The subject matter disclosed herein relates generally to additive manufacturing systems and, more particularly, to methods and systems for real-time enhancement of the build parameters of additive manufactured components.
At least some additive manufacturing systems involve the buildup of a powdered material to make a component. This method can produce complex components from expensive materials at a reduced cost and with improved manufacturing efficiency. At least some known additive manufacturing systems, such as Direct Metal Laser Melting (DMLM) systems, fabricate components using a laser device and a powder material, such as, without limitation, a powdered metal. While DMLM is used herein, this term is also sometimes referred to as Direct Metal Laser Sintering (DMLS) and Selective Laser Sintering (SLS).

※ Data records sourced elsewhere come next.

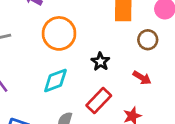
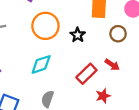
black star: (100, 62) -> (78, 35), moved
red rectangle: (99, 100) -> (86, 74), moved

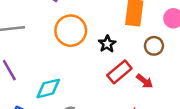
cyan diamond: (41, 64) -> (48, 88), moved
red rectangle: (86, 74) -> (119, 72), moved

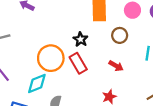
orange circle: (71, 31) -> (51, 58), moved
red rectangle: (119, 72) -> (78, 63), moved, turned -72

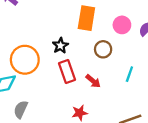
red rectangle: (78, 63) -> (67, 72), moved

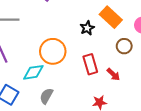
orange rectangle: (86, 18) -> (111, 17), turned -60
black star: (60, 46) -> (87, 28), moved

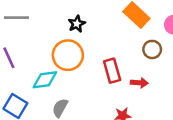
black star: (87, 28) -> (77, 24), moved
red arrow: (113, 74) -> (139, 83), turned -40

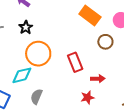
black star: (77, 24) -> (26, 27), moved
red arrow: (139, 83) -> (98, 79), moved

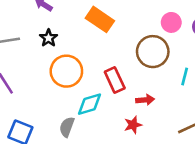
orange rectangle: (90, 16) -> (100, 19), moved
brown circle: (105, 42) -> (153, 52), size x1.6
cyan diamond: (22, 75) -> (89, 104), moved

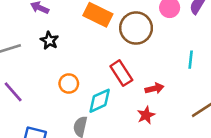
brown circle: (153, 52) -> (136, 28), moved
orange circle: (66, 71) -> (69, 84), moved, size x0.6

In some known DMLM systems, component quality may be impacted by excess heat and/or variation in heat being transferred to the metal powder by the laser device within the melt pool.
In some known DMLM systems, component surface quality, particularly overhang or downward facing surfaces, is reduced due to the variation in conductive heat transfer between the powdered metal and the surrounding solid material of the component. As a result, local overheating may occur, particularly at the overhang surfaces. The melt pool produced by the laser device may become too large resulting in the melted metal spreading into the surrounding powdered metal as well as the melt pool penetrating deeper into the powder bed, pulling in additional powder into the melt pool. The increased melt pool size and depth, and the flow of molten metal may generally result in a poor surface finish of the overhang or downward facing surface.
In addition, in some known DMLM systems, the component's dimensional accuracy and small feature resolution may be reduced due to melt pool variations because of the variability of thermal conductivity of the subsurface structures and metallic powder. As the melt pool size varies, the accuracy of printed structures may vary, especially at the edges of features.
Both of these challenges are geometry dependent. As a result, an adaptive build parameter needs to be used for every build vector to maintain control over the melt pool size. By enhancing the build parameters of the component in real-time, the quality of the surface finish throughout the printed component as well as the shape accuracy of the part may be improved. In addition, small feature resolution, often lost because of varying thermal conductivity, may also be enhanced.